В Праге родился сын Цветаевой – Георгий; в ноябре 1925 года Цветаева и Эфрон перебралась в Париж. Там, в 1928 году, вышла последняя поэтическая книга – «После России». «Для других я еще – Кастальский ток, для себя – иссякла, – записала Цветаева в черновой тетради. – Эмиграция делает меня прозаиком». Дочь рассказывала позже о том, как она работала: «Отметя все дела, все неотложности, с раннего утра, на свежую голову, на пустой и поджарый живот. Налив себе кружечку кипящего черного кофе, ставила ее на письменный стол, к которому каждый день своей жизни шла, как рабочий к станку – с тем же чувством ответственности, неизбежности, невозможности иначе. Все, что в данный час на этом столе оказывалось лишним, отодвигала в стороны, освобождая, уже машинальным движением, место для тетради и для локтей. Лбом упиралась в ладонь, пальцы запускала в волосы, сосредотачивалась мгновенно, глохла и слепла ко всему, что не рукопись, в которую буквально впивалась острием мысли и пера…»
Друзей у Цветаевой оставалось все меньше. Встретив в июне 1935 года Бориса Пастернака, приезжавшего в Париж в составе советской делегации на антифашистский конгресс, Цветаева была ужасно разочарована – до слез. «А плакала я потому, – объясняла она в письме Н. Тихонову, – что Борис, лучший лирический поэт нашего времени, на моих глазах предавал Лирику, называя всего себя и всё в себе – болезнью. (Пусть – „высокой“. Но он и этого не сказал.
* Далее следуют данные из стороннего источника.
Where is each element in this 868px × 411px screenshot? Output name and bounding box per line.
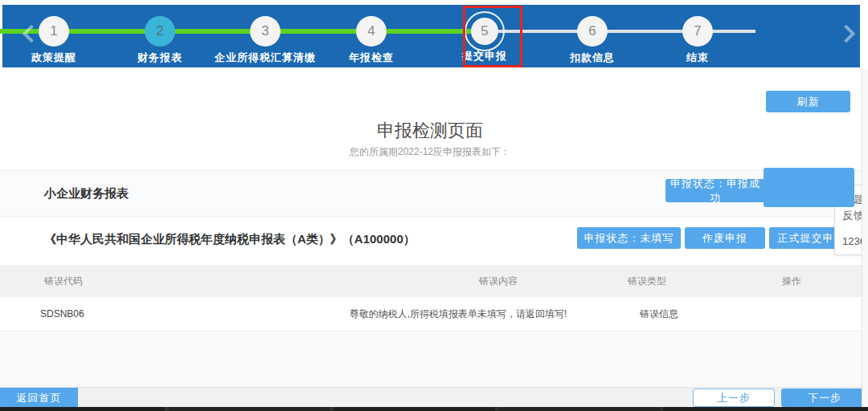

Не сказал также, что эта болезнь ему дороже здоровья и, вообще – дороже – реже и дороже радия. Это ведь мое единственное убеждение: убежденность)». Разочарование усилилось, когда Пастернак в феврале 1936 года выступил на Пленуме советских писателей в Белоруссии. В этом выступлении он обещал в скором будущем коснуться неких новых тем и положений, общих для всех, хотя оговаривался, что будет пока писать «плохо с прежней своей точки зрения»… Пока не свыкнется с новизной… «Ты был бы собой, – писала Цветаева Пастернаку, – если бы на своем пленуме провозгласил юношеское вещание, сорокалетнее безумие и бессрочное бессмертие Гёльдерлина… Но ты – слаб… Ты, к сожалению – лиана (которая не помнит своей Африки)… То, что у вас считается бесстрашием (очевидно так надо понимать твою речь) – не у „нас“ (у нас – нет), не у нас, в Париже, а у нас – в Лирике… Ничего ты не понимаешь, Борис… Ты, Орфей, пожираемый зверями: пожрут они тебя…»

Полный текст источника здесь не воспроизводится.